Tomas Korber & Konus Quartett - Musik für ein Feld

TOMAS KORBER & KONUS QUARTETT - Musik für ein Feld (Cubus, 2014)
Je ne connais pas très bien Tomas Korber, j'ai du entendre ses collaborations passées avec Jason Kahn, Günter Müller, Keith Rowe ou encore dieb13, mais jusqu'à présent, je n'avais pas encore entendu un de ses travaux écrits je pense.

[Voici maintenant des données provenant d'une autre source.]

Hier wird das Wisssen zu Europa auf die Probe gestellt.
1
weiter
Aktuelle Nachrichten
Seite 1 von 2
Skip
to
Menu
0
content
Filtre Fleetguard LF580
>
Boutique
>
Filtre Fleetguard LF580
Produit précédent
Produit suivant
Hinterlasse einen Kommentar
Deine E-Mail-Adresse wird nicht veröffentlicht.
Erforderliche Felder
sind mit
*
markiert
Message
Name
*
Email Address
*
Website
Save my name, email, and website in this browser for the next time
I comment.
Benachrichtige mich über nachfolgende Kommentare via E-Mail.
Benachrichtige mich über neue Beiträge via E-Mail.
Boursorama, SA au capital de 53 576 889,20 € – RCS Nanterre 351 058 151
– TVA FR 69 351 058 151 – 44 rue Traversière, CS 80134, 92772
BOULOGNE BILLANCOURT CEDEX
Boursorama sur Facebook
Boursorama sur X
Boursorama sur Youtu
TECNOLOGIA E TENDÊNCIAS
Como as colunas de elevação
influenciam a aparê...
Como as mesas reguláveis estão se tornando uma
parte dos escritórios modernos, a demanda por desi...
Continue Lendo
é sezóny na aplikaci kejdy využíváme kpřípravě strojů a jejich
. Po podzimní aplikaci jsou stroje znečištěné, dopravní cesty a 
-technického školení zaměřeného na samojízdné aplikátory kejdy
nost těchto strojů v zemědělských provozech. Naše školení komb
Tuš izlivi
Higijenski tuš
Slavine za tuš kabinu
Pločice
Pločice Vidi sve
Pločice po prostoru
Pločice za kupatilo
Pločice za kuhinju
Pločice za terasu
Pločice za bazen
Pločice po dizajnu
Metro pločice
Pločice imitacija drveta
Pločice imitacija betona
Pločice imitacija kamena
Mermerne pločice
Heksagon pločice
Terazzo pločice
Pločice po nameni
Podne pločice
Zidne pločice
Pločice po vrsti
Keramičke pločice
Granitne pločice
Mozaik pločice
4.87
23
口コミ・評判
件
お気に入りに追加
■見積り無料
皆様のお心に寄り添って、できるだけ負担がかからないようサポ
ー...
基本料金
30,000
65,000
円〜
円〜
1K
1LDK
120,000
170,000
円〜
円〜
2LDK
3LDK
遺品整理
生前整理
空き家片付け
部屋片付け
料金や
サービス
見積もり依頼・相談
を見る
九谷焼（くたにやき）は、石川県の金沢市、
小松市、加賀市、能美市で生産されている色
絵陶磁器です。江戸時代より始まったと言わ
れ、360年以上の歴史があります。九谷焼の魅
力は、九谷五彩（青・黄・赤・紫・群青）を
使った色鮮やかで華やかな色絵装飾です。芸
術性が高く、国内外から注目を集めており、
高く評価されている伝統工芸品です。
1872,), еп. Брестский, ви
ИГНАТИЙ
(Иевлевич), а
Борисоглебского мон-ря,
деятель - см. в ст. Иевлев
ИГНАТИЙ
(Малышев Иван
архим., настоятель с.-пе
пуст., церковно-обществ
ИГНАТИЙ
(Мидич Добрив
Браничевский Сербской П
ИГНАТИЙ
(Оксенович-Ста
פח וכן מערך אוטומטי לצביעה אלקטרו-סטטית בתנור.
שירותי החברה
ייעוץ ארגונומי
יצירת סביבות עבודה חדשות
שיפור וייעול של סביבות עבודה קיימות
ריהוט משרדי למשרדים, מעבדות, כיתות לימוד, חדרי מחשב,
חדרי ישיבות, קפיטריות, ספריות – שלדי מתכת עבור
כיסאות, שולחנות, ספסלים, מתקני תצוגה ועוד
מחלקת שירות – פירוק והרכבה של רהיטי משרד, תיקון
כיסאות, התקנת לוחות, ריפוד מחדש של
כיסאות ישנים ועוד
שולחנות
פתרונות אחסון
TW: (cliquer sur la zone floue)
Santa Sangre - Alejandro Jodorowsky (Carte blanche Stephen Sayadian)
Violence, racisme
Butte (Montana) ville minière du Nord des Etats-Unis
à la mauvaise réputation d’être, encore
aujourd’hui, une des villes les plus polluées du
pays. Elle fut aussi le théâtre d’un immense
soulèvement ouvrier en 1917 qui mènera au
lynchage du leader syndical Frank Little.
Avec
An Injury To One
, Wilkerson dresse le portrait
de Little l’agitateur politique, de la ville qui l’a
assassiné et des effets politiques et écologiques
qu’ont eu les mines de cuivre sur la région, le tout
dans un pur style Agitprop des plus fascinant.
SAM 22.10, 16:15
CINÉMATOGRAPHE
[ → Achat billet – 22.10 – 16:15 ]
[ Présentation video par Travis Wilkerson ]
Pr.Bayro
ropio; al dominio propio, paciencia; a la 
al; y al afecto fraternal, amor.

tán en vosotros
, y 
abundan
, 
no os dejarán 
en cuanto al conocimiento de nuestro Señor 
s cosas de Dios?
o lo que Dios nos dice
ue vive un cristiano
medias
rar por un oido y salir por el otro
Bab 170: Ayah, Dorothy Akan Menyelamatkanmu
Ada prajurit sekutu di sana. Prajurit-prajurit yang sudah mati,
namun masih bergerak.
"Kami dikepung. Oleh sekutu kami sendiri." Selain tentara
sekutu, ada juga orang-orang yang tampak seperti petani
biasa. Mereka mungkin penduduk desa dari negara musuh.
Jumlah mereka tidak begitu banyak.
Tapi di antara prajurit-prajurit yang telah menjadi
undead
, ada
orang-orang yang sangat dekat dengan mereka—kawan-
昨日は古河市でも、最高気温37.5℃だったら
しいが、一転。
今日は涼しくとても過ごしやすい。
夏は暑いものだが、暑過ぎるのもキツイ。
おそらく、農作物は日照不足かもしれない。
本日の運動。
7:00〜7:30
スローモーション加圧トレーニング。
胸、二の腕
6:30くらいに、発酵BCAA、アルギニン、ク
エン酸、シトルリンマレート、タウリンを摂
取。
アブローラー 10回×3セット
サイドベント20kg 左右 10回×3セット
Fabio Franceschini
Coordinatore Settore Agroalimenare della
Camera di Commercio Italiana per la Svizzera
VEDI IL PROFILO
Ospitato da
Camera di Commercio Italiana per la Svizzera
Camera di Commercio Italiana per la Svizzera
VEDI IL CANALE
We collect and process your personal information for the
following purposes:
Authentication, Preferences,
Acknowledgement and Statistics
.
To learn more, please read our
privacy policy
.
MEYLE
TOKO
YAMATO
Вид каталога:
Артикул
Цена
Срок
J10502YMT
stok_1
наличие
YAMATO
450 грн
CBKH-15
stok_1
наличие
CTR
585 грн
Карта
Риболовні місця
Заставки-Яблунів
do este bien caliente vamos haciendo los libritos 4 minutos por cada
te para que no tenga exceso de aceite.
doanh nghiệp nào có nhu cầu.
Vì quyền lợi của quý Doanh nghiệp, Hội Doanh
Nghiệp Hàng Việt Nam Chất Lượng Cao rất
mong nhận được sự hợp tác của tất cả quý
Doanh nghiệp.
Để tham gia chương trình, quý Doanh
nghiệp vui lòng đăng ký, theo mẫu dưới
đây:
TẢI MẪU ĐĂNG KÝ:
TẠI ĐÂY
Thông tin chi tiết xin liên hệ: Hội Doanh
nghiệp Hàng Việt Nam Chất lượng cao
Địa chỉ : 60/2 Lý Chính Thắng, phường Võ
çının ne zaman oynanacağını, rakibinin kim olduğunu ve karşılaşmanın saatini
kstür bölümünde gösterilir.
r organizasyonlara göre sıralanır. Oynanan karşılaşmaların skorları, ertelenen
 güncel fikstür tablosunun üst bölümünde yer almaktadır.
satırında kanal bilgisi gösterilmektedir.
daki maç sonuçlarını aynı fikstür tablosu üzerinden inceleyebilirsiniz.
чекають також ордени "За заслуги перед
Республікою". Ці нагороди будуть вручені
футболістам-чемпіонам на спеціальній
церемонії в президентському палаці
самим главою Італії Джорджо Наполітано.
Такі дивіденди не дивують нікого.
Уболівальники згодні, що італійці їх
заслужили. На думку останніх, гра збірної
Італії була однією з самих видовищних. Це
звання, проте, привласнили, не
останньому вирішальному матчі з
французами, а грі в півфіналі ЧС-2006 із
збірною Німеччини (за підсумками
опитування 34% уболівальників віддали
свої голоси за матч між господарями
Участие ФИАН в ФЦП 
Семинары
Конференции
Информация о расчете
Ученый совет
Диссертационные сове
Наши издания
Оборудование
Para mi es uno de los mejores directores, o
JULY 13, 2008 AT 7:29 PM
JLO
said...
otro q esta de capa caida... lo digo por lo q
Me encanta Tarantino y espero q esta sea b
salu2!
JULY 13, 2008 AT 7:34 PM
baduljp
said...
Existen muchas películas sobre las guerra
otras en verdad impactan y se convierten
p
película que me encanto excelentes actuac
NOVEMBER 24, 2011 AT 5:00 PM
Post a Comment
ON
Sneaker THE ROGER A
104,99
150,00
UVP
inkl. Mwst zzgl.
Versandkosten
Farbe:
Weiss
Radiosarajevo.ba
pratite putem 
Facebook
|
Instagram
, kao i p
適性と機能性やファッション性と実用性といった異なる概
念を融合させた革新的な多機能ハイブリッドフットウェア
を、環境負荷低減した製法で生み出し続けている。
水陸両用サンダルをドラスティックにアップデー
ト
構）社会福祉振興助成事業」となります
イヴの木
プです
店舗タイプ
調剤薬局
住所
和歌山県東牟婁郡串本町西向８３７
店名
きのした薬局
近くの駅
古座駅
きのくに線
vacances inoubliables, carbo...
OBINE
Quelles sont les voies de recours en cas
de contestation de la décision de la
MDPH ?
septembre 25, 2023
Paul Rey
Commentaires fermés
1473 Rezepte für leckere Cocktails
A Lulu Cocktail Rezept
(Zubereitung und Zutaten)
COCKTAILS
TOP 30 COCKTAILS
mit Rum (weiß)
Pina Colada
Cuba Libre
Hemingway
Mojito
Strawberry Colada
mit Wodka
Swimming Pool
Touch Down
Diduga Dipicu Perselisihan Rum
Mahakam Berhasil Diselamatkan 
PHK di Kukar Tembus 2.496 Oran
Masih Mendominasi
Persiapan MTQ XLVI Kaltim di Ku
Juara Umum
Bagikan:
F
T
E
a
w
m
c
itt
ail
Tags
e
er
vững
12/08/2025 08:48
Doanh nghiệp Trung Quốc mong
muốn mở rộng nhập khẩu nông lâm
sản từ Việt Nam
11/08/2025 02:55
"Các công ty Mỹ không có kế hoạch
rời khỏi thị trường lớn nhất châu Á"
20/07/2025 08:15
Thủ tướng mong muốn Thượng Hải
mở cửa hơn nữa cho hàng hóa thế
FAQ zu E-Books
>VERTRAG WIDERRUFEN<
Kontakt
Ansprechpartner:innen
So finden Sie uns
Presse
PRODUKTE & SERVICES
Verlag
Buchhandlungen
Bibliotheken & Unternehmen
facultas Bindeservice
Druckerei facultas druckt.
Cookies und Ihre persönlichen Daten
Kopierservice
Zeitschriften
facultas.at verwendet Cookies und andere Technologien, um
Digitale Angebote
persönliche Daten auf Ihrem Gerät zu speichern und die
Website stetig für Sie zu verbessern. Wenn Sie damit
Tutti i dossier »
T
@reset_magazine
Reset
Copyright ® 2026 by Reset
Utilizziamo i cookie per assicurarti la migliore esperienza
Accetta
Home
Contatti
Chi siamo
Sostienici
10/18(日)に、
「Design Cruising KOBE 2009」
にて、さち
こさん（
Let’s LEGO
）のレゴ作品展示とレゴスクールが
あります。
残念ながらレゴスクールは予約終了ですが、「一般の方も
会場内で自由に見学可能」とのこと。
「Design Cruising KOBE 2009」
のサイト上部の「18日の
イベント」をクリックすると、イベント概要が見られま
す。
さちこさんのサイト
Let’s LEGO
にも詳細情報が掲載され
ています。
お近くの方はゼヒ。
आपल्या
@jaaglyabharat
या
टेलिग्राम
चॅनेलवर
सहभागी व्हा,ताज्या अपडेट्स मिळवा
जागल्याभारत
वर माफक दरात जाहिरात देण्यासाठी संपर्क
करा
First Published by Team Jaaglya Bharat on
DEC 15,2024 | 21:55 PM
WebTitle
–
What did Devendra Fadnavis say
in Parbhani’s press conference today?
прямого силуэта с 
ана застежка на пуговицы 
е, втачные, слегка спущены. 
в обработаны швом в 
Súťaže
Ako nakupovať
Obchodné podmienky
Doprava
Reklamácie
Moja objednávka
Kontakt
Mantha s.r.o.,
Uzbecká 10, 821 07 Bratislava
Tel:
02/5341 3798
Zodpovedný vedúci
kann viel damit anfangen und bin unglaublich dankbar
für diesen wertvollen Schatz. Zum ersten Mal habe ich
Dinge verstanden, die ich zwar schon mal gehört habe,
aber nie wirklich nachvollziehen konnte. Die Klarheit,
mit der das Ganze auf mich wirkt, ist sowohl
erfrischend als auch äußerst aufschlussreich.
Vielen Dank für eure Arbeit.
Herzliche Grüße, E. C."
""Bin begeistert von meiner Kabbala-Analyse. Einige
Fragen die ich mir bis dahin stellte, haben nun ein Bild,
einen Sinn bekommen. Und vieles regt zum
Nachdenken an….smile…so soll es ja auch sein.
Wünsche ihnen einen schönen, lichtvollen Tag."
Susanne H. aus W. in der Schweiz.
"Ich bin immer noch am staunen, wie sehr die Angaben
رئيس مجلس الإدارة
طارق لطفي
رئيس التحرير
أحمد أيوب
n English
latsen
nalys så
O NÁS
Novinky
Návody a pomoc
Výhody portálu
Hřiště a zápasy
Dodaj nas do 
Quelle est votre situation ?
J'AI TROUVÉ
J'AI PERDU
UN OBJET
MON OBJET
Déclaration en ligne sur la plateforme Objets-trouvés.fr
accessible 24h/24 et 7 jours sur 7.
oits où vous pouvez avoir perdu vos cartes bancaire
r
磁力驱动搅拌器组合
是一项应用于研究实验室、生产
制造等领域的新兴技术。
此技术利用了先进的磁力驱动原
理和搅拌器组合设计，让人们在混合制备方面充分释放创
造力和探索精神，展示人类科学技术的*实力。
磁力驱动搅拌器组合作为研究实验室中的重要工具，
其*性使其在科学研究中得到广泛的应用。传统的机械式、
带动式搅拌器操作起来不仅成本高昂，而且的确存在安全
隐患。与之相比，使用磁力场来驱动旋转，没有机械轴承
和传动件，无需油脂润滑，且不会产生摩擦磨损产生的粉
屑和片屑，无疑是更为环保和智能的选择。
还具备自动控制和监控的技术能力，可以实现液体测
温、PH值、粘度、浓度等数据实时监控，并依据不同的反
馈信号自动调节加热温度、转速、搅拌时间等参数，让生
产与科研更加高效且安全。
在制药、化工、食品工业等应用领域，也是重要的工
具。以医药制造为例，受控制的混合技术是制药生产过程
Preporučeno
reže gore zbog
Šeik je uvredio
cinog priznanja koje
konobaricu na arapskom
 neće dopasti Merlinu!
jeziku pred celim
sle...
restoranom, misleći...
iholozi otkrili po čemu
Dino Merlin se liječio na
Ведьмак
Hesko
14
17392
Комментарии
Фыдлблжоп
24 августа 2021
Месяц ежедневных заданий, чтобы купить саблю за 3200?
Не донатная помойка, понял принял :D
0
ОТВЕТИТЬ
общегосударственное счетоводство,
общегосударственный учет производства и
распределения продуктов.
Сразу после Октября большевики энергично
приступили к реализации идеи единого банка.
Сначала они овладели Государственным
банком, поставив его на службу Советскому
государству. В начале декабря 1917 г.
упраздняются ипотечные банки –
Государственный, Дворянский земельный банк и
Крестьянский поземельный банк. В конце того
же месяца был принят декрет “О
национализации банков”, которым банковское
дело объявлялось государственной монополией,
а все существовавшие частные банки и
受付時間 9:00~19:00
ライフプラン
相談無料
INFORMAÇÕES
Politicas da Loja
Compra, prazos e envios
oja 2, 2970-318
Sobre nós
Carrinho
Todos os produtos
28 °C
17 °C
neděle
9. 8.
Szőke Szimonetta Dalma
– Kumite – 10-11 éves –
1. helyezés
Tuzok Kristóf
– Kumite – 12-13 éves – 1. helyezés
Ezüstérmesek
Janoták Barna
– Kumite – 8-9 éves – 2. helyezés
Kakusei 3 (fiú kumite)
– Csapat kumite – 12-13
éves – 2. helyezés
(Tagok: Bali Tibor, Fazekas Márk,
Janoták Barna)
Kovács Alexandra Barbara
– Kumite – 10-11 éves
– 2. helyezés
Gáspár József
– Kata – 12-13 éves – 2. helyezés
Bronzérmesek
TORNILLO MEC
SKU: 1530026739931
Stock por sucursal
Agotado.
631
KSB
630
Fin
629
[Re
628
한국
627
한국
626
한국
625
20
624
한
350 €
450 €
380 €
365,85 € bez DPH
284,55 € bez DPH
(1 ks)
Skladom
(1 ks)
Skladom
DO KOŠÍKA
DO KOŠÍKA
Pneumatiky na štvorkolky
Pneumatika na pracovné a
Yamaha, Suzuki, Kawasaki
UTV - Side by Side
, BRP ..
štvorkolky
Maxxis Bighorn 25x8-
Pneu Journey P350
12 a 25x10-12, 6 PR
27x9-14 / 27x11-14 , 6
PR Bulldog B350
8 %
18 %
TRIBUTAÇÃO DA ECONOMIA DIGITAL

Et pour une première approche des compositions de Korber, Musik für ein Feld est sans aucun doute une surprise, une très agréable surprise même.

MFEF est une longue pièce de plus d'une heure interprétée par un quatuor de saxophones, le Konus Quartett, qui comprend Christian Kobi aux saxophones ténor et soprano, Fabio Oehrli au soprano, Stefan Rolli au bariton, et Jonas Tschanz aux saxophones alto & soprano ; Tomas Korber participe également à la réalisation de sa pièce en traitant les saxophones, et en ajoutant quelques sinusoïdes et feedbacks. MFEF est divisé en quatre ou cinq parties d'une durée à peu près égale, chaque parties étant séparées par des silences plus ou moins long (peut-être jusqu'à deux ou trois minutes). Il s'agit d'une musique délicate et très précise qui joue beaucoup sur les volumes et les textures. Tout part d'un souffle imperceptible qui s'amplifie de plus en plus (durant presque dix minutes) qui s'amplifie jusqu'à atteindre une sorte de bruit blanc acoustique ; puis suit une partie assez forte qui joue sur les parasites acoustiques et électroniques, avant une autre superbe partie pour notes tenues et sinusoïdes qui n'est pas loin de Phill Niblock, et ainsi de suite. On passe progressivement, sans jamais s'en rendre compte, de volumes très faibles à des masses sonores très fortes, on passe d'une source purement acoustique à un bloc de son complètement traité et transformé par ordinateur, ou à de l'électronique pur. Il y a de nombreux types de matériaux sonores : le silence avant tout peut-être, du bruit faible, du bruit fort, de l'électronique et des parasites, des sinusoïdes informatiques, des larsens, des instruments joués traditionnellemnt ou avec des techniques étendues ; des matériaux qui varient en volume, en densité et en intensité.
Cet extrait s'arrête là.